Verifying You’re Actually Cited

  • Google side: run GSC URL Inspection on top wiki pages; confirm indexed + snippet-eligible; check robots meta, nosnippet, and Google-Extended configuration so you aren’t blocking the surfaces you’re optimizing for.
  • Reuse side: FLUQs’ discipline is publish, then monitor which fragments get picked up by RAG pipelines, AI Overviews, or agentic workflows; Citation Labs’ XOFU is the tracked reuse-measurement tool (early, not independently validated).
  • Agent side: curl your own llms.txt and point an agent at it — Agent Wikis’ benchmark shows “wiki first, web on gaps” routing scored 93%, above either source alone, which is the consumption pattern a published wiki plugs into.
  • Caveat worth holding: the meta-analysis summarized alongside Google’s guide scores llms.txt near the bottom of citation factors (2.0/10) while search rank scores near the top — so treat llms.txt as an agent-consumption affordance, and indexability + content quality as the actual citation levers.^[inferred reconciliation of two sourced claims]

Try It

  1. Pick 10 evergreen articles from your vault that contain something not already restated across the public web — apply the net-new-fact test, not a word count — and publish them as plain, crawlable pages with clear headings.
  2. Expose llms.txt and full-text Markdown alongside the HTML — the exact agent-native configuration Agent Wikis publishes for every wiki.
  3. Run the eligibility audit: GSC URL Inspection on each published page; fix anything not indexed or not snippet-eligible before touching content.
  4. Mine FLUQs from your own niche using the four identification questions (what’s not being asked; whose voice is missing; where do models hallucinate; what’s missing in currently-cited resources) and write one wiki article per FLUQ, formatted as a causal triplet plus checklist.
  5. Sort context vs connections at every ingest so private client/operational data never drifts toward the public set.
  6. Monitor monthly: prompt the major assistants with your niche’s bottom-funnel questions and track whether your pages or fragments surface; add XOFU if you want fragment-level reuse measurement.

Open Questions

  • No source directly measures whether published karpathy-pattern wikis get cited by AI Overviews, ChatGPT, or Perplexity.
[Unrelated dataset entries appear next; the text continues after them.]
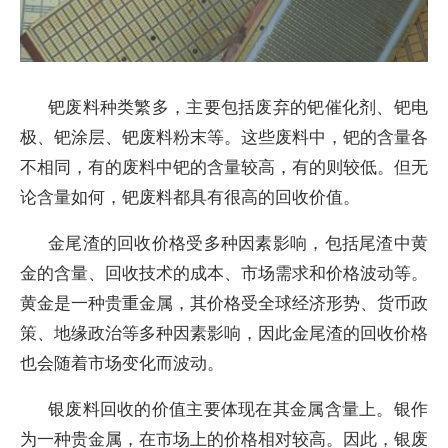
钯废料种类繁多，主要包括废弃的钯催化剂、钯电
极、钯涂层、钯废料粉末等。这些废料中，钯的含量各
不相同，有的废料中钯的含量较高，有的则较低。但无
论含量如何，钯废料都具有很高的回收价值。
金尾渣的回收价格受多种因素影响，包括尾渣中黄
金的含量、回收技术的成本、市场需求和价格波动等。
黄金是一种贵重金属，其价格受全球经济形势、货币政
策、地缘政治等多种因素影响，因此金尾渣的回收价格
也会随着市场变化而波动。
银废料回收的价值主要体现在其金属含量上。银作
为一种贵金属，在市场上的价格相对较高。因此，银废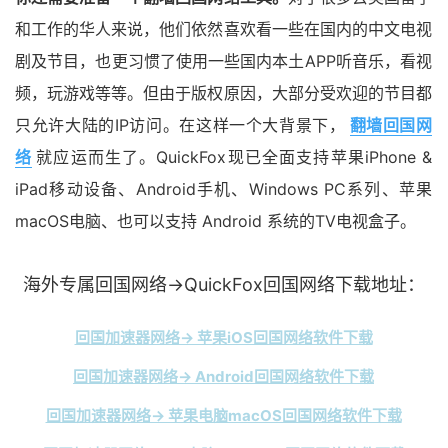
和工作的华人来说，他们依然喜欢看一些在国内的中文电视
剧及节目，也更习惯了使用一些国内本土APP听音乐，看视
频，玩游戏等等。但由于版权原因，大部分受欢迎的节目都
只允许大陆的IP访问。在这样一个大背景下，
翻墙回国网
络
就应运而生了。QuickFox现已全面支持苹果iPhone &
iPad移动设备、Android手机、Windows PC系列、苹果
macOS电脑、也可以支持 Android 系统的TV电视盒子。
海外专属回国网络→QuickFox回国网络下载地址：
回国加速器网络→ 苹果iOS回国网络软件下载
回国加速器网络→ Android回国网络软件下载
回国加速器网络→ 苹果电脑macOS回国网络软件下载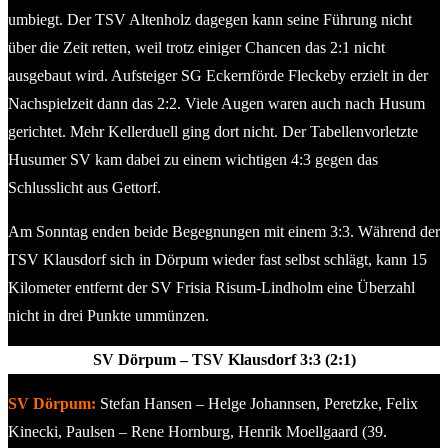
umbiegt. Der TSV Altenholz dagegen kann seine Führung nicht
über die Zeit retten, weil trotz einiger Chancen das 2:1 nicht
ausgebaut wird. Aufsteiger SG Eckernförde Fleckeby erzielt in der
Nachspielzeit dann das 2:2. Viele Augen waren auch nach Husum
gerichtet. Mehr Kellerduell ging dort nicht. Der Tabellenvorletzte
Husumer SV kam dabei zu einem wichtigen 4:3 gegen das
Schlusslicht aus Gettorf.
Am Sonntag enden beide Begegnungen mit einem 3:3. Während der
TSV Klausdorf sich in Dörpum wieder fast selbst schlägt, kann 15
Kilometer entfernt der SV Frisia Risum-Lindholm eine Überzahl
nicht in drei Punkte ummünzen.
SV Dörpum – TSV Klausdorf 3:3 (2:1)
SV Dörpum:
Stefan Hansen – Helge Johannsen, Peretzke, Felix
Kinecki, Paulsen – Rene Hornburg, Henrik Moellgaard (39.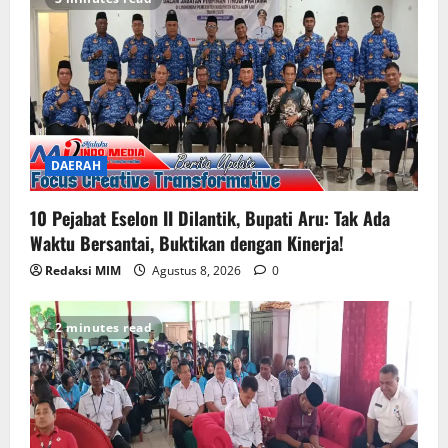
DAERAH
10 Pejabat Eselon II Dilantik, Bupati Aru: Tak Ada
Waktu Bersantai, Buktikan dengan Kinerja!
Redaksi MIM
Agustus 8, 2026
0
2 minutes read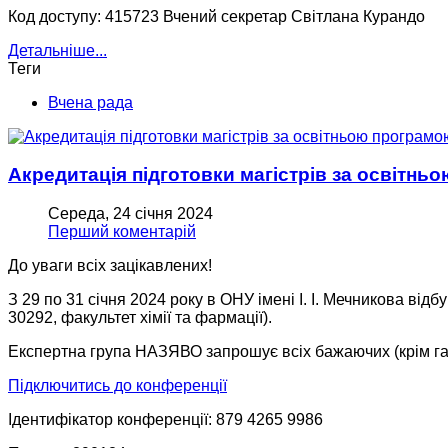
Код доступу: 415723 Вчений секретар Світлана Курандо
Детальніше...
Теги
Вчена рада
Акредитація підготовки магістрів за освітн
Середа, 24 січня 2024
Перший коментарій
До уваги всіх зацікавлених!
З 29 по 31 січня 2024 року в ОНУ імені І. І. Мечникова в
30292, факультет хімії та фармації).
Експертна група НАЗЯВО запрошує всіх бажаючих (крім гар
Підключитись до конференції
Ідентифікатор конференції: 879 4265 9986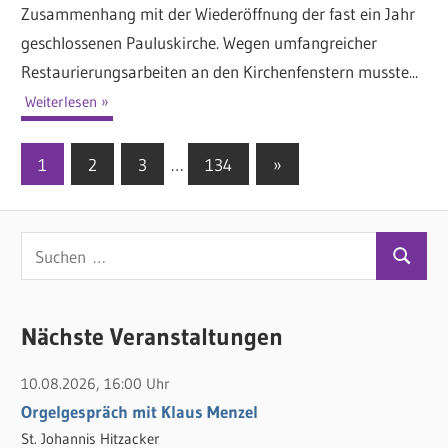
Zusammenhang mit der Wiederöffnung der fast ein Jahr
geschlossenen Pauluskirche. Wegen umfangreicher
Restaurierungsarbeiten an den Kirchenfenstern musste...
Weiterlesen
1
2
3
…
134
Nächste
»
Seitennummerierung
Beiträge
der
S
Beiträge
S
u
u
c
c
Nächste Veranstaltungen
h
h
e
10.08.2026, 16:00 Uhr
e
n
Orgelgespräch mit Klaus Menzel
n
n
St. Johannis Hitzacker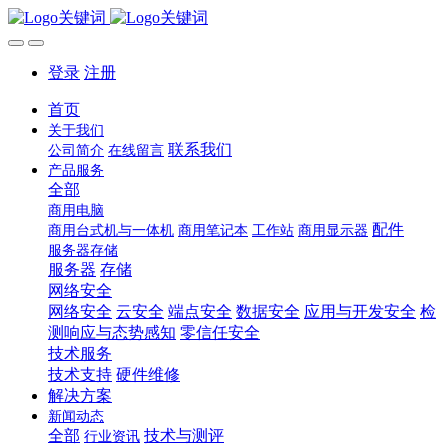
登录
注册
首页
关于我们
联系我们
公司简介
在线留言
产品服务
全部
商用电脑
配件
商用台式机与一体机
商用笔记本
工作站
商用显示器
服务器存储
服务器
存储
网络安全
网络安全
云安全
端点安全
数据安全
应用与开发安全
检
测响应与态势感知
零信任安全
技术服务
技术支持
硬件维修
解决方案
新闻动态
全部
技术与测评
行业资讯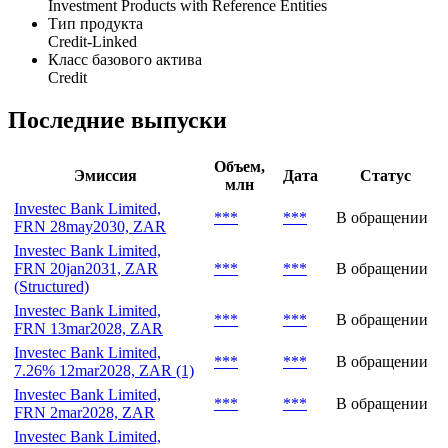
Investment Products with Reference Entities
Тип продукта
Credit-Linked
Класс базового актива
Credit
Последние выпуски
Объем,
Эмиссия
Дата
Статус
млн
Investec Bank Limited,
***
***
В обращении
FRN 28may2030, ZAR
Investec Bank Limited,
FRN 20jan2031, ZAR
***
***
В обращении
(Structured)
Investec Bank Limited,
***
***
В обращении
FRN 13mar2028, ZAR
Investec Bank Limited,
***
***
В обращении
7.26% 12mar2028, ZAR (1)
Investec Bank Limited,
***
***
В обращении
FRN 2mar2028, ZAR
Investec Bank Limited,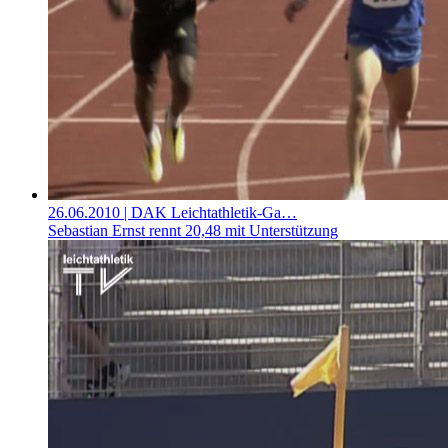
26.06.2010
| DAK Leichtathletik-Ga…
Sebastian Ernst rennt 20,48 mit Unterstützung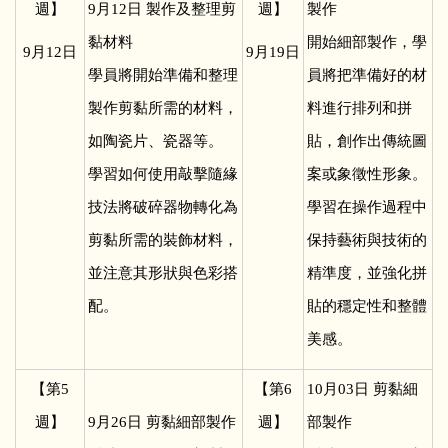
週】
9
月12日 製作及整理剪
週】
製作
黏材料
開始細部製作，學
9
月12日
9
月19日
學員將開始準備和整理
員將把準備好的材
製作剪黏所需的材料，
料進行排列和拼
如陶瓷片、瓷器等。
貼，創作出傳統圖
學習如何使用敲擊隨緣
案或象徵性形象。
技法將破碎器物轉化為
學習在操作過程中
剪黏所需的裝飾材料，
保持藝術與技術的
並注意其形狀與色彩搭
精準度，並強化拼
配。
貼的穩定性和整體
美感。
【第5
【第6
10
月03日 剪黏細
週】
9
月26日 剪黏細部製作
週】
部製作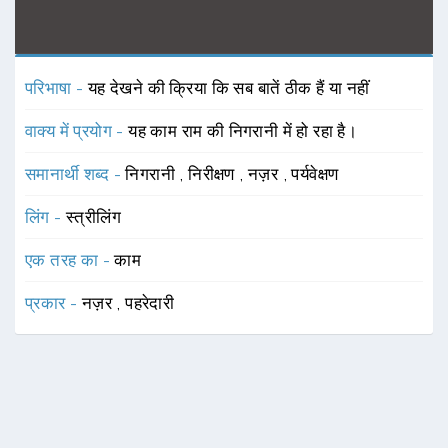
परिभाषा -
यह देखने की क्रिया कि सब बातें ठीक हैं या नहीं
वाक्य में प्रयोग -
यह काम राम की निगरानी में हो रहा है।
समानार्थी शब्द -
निगरानी
,
निरीक्षण
,
नज़र
,
पर्यवेक्षण
लिंग -
स्त्रीलिंग
एक तरह का -
काम
प्रकार -
नज़र
,
पहरेदारी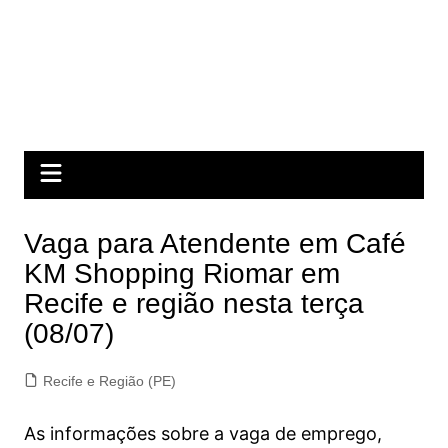
Vaga para Atendente em Café
KM Shopping Riomar em
Recife e região nesta terça
(08/07)
Recife e Região (PE)
As informações sobre a vaga de emprego,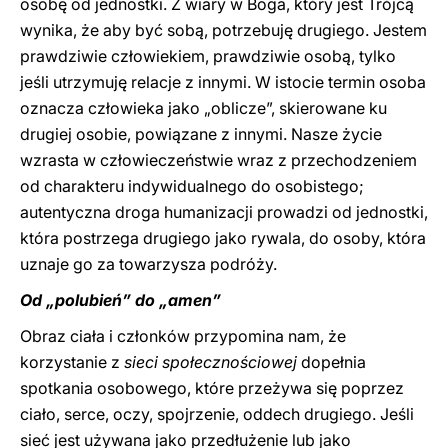
osobę od jednostki. Z wiary w Boga, który jest Trójcą
wynika, że ​​aby być sobą, potrzebuję drugiego. Jestem
prawdziwie człowiekiem, prawdziwie osobą, tylko
jeśli utrzymuję relacje z innymi. W istocie termin osoba
oznacza człowieka jako „oblicze”, skierowane ku
drugiej osobie, powiązane z innymi. Nasze życie
wzrasta w człowieczeństwie wraz z przechodzeniem
od charakteru indywidualnego do osobistego;
autentyczna droga humanizacji prowadzi od jednostki,
która postrzega drugiego jako rywala, do osoby, która
uznaje go za towarzysza podróży.
Od „polubień” do „amen”
Obraz ciała i członków przypomina nam, że
korzystanie z
sieci społecznościowej
dopełnia
spotkania osobowego, które przeżywa się poprzez
ciało, serce, oczy, spojrzenie, oddech drugiego. Jeśli
sieć jest używana jako przedłużenie lub jako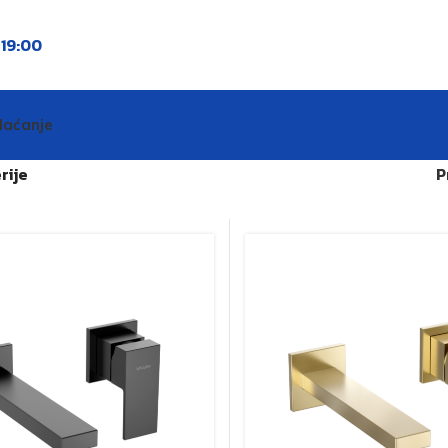
o
19:00
laćanje
rije
P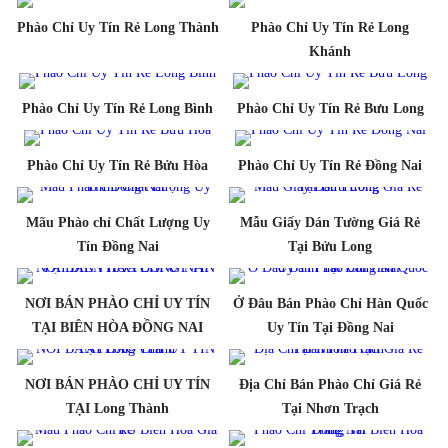
Phào Chỉ Uy Tín Rẻ Long Thành
Phào Chỉ Uy Tín Rẻ Long
Khánh
Phào Chỉ Uy Tín Rẻ Long Bình
Phào Chỉ Uy Tín Rẻ Bưu Long
Phào Chỉ Uy Tín Rẻ Bửu Hòa
Phào Chỉ Uy Tín Rẻ Đồng Nai
Mãu Phào chỉ Chất Lượng Uy
Mẫu Giấy Dán Tường Giá Rẻ
Tín Đồng Nai
Tại Bửu Long
NƠI BÁN PHÀO CHỈ UY TÍN
Ở Đâu Bán Phào Chỉ Hàn Quốc
TẠI BIÊN HÒA ĐỒNG NAI
Uy Tín Tại Đồng Nai
NƠI BÁN PHÀO CHỈ UY TÍN
Địa Chỉ Bán Phào Chỉ Giá Rẻ
TẠI Long Thành
Tại Nhơn Trạch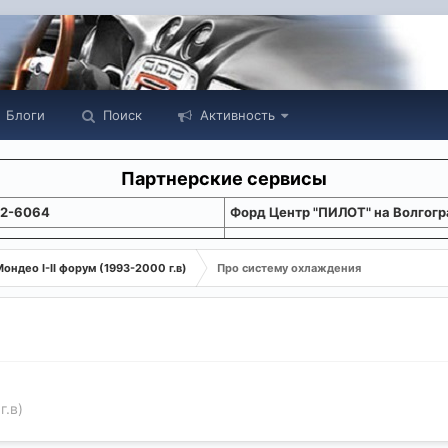
Блоги
Поиск
Активность
Партнерские сервисы
22-6064
Форд Центр "ПИЛОТ" на Волгогр
ондео I-II форум (1993-2000 г.в)
Про систему охлаждения
г.в)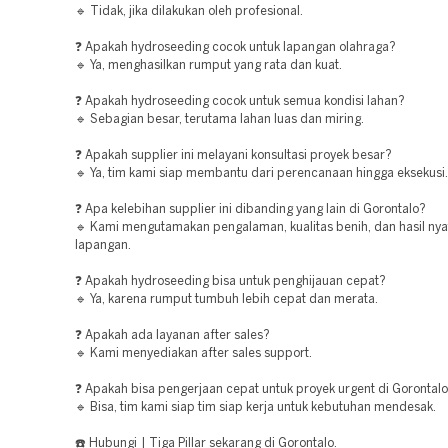
🔹 Tidak, jika dilakukan oleh profesional.
❓ Apakah hydroseeding cocok untuk lapangan olahraga?
🔹 Ya, menghasilkan rumput yang rata dan kuat.
❓ Apakah hydroseeding cocok untuk semua kondisi lahan?
🔹 Sebagian besar, terutama lahan luas dan miring.
❓ Apakah supplier ini melayani konsultasi proyek besar?
🔹 Ya, tim kami siap membantu dari perencanaan hingga eksekusi.
❓ Apa kelebihan supplier ini dibanding yang lain di Gorontalo?
🔹 Kami mengutamakan pengalaman, kualitas benih, dan hasil nya
lapangan.
❓ Apakah hydroseeding bisa untuk penghijauan cepat?
🔹 Ya, karena rumput tumbuh lebih cepat dan merata.
❓ Apakah ada layanan after sales?
🔹 Kami menyediakan after sales support.
❓ Apakah bisa pengerjaan cepat untuk proyek urgent di Gorontal
🔹 Bisa, tim kami siap tim siap kerja untuk kebutuhan mendesak.
☎️ Hubungi | Tiga Pillar sekarang di Gorontalo.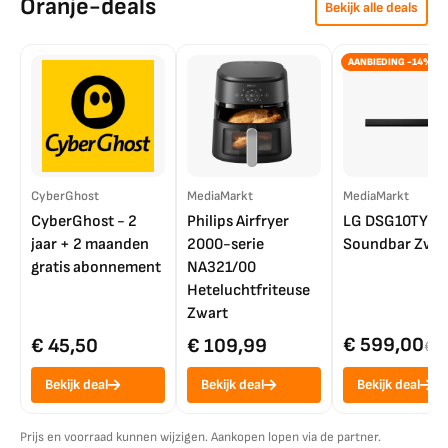
Oranje-deals
Bekijk alle deals
AANBIEDING -14%
CyberGhost
MediaMarkt
MediaMarkt
CyberGhost - 2
Philips Airfryer
LG DSG10TY
jaar + 2 maanden
2000-serie
Soundbar Zwar
gratis abonnement
NA321/00
Heteluchtfriteuse
Zwart
€ 599,00
€ 45,50
€ 109,99
€ 7
Bekijk deal
Bekijk deal
Bekijk deal
Prijs en voorraad kunnen wijzigen. Aankopen lopen via de partner.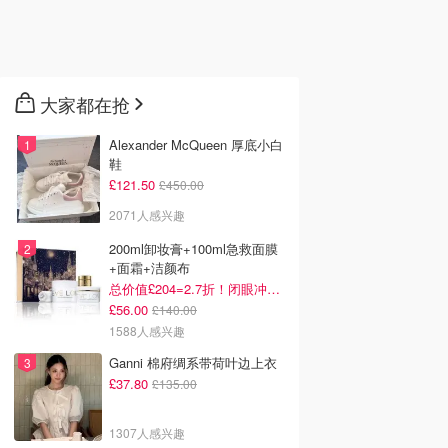
大家都在抢
Alexander McQueen 厚底小白
鞋
£121.50
£450.00
2071人感兴趣
200ml卸妆膏+100ml急救面膜
+面霜+洁颜布
总价值£204=2.7折！闭眼冲这套！
£56.00
£140.00
1588人感兴趣
Ganni 棉府绸系带荷叶边上衣
£37.80
£135.00
1307人感兴趣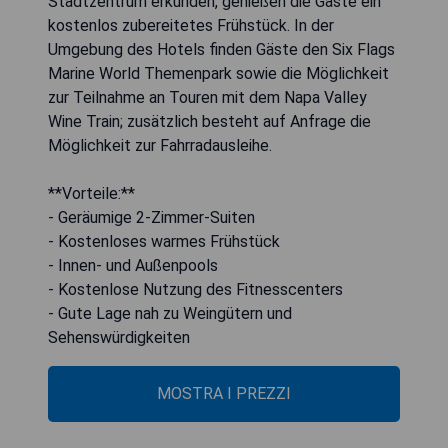
Stadtzentrum erkunden, genießen die Gäste ein
kostenlos zubereitetes Frühstück. In der
Umgebung des Hotels finden Gäste den Six Flags
Marine World Themenpark sowie die Möglichkeit
zur Teilnahme an Touren mit dem Napa Valley
Wine Train; zusätzlich besteht auf Anfrage die
Möglichkeit zur Fahrradausleihe.
**Vorteile:**
- Geräumige 2-Zimmer-Suiten
- Kostenloses warmes Frühstück
- Innen- und Außenpools
- Kostenlose Nutzung des Fitnesscenters
- Gute Lage nah zu Weingütern und
Sehenswürdigkeiten
MOSTRA I PREZZI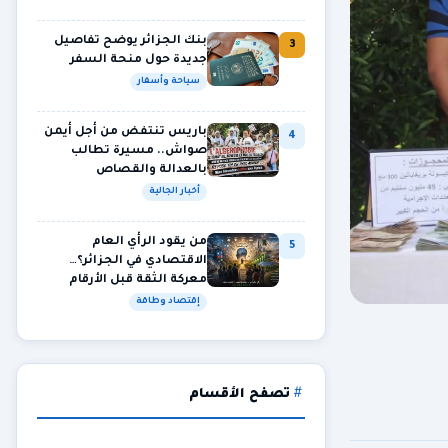
بنك الجزائر يوضح تفاصيل
3
جديدة حول منحة السفر
سياحة وأسفار
باريس تنتفض من أجل أيمن
4
صواش.. مسيرة تطالب
بالعدالة والقصاص
أخبار الجالية
من يقود الرأي العام
5
الاقتصادي في الجزائر؟…
معركة الثقة قبل الأرقام
إقتصاد وطاقة
تصفح الأقسام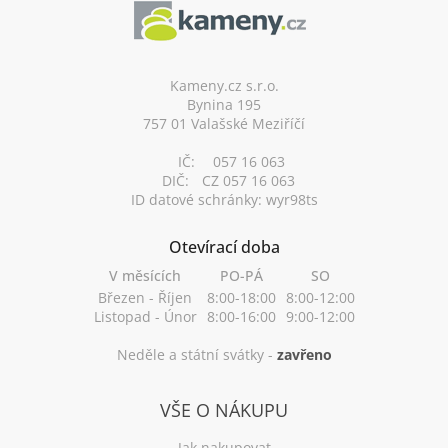
p
a
t
í
Kameny.cz s.r.o.
Bynina 195
757 01 Valašské Meziříčí
IČ:
057 16 063
DIČ:
CZ 057 16 063
ID datové schránky: wyr98ts
Otevírací doba
V měsících
PO-PÁ
SO
Březen - Říjen
8:00-18:00
8:00-12:00
Listopad - Únor
8:00-16:00
9:00-12:00
Neděle a státní svátky -
zavřeno
VŠE O NÁKUPU
Jak nakupovat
The Agent Wikis eval measures agent-RAG accuracy over a wiki; the citation claim composes that with Google’s and FLUQs’ guidance but remains a projection until someone instruments it.^[inferred]
  • Attribution economics are unresolved. Google offers no attribution guarantee for grounding AI Mode in your facts; whether wiki publishing wins traffic, zero-click influence, or nothing measurable is an open empirical question the FLUQs sources themselves flag.
  • Freshness expectations of AI crawlers vs. a personal vault’s ingest cadence — the Hermes flagship case updates on a 3–5 day product cycle; whether a slower-moving personal or agency wiki clears the freshness bar AI surfaces reward is untested in these sources.